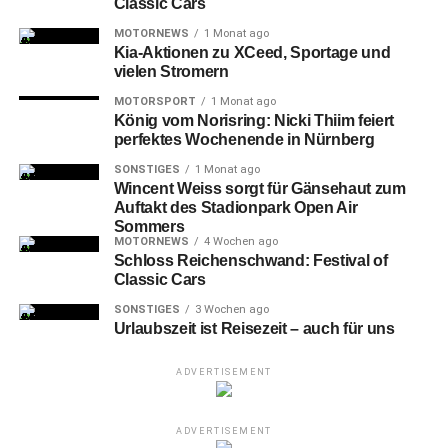
Classic Cars
MOTORNEWS
1 Monat ago
Kia-Aktionen zu XCeed, Sportage und
vielen Stromern
MOTORSPORT
1 Monat ago
König vom Norisring: Nicki Thiim feiert
perfektes Wochenende in Nürnberg
SONSTIGES
1 Monat ago
Wincent Weiss sorgt für Gänsehaut zum
Auftakt des Stadionpark Open Air
Sommers
MOTORNEWS
4 Wochen ago
Schloss Reichenschwand: Festival of
Classic Cars
SONSTIGES
3 Wochen ago
Urlaubszeit ist Reisezeit – auch für uns
ADVERTISEMENT
ADVERTISEMENT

● **WORK INSTRUCTION**:
Once the pictures are removed, output the entries above exactly as given.

● **EXPECTED ANSWER**:
Classic Cars
MOTORNEWS
1 Monat ago
Kia-Aktionen zu XCeed, Sportage und
vielen Stromern
MOTORSPORT
1 Monat ago
König vom Norisring: Nicki Thiim feiert
perfektes Wochenende in Nürnberg
SONSTIGES
1 Monat ago
Wincent Weiss sorgt für Gänsehaut zum
Auftakt des Stadionpark Open Air
Sommers
MOTORNEWS
4 Wochen ago
Schloss Reichenschwand: Festival of
Classic Cars
SONSTIGES
3 Wochen ago
Urlaubszeit ist Reisezeit – auch für uns
ADVERTISEMENT
ADVERTISEMENT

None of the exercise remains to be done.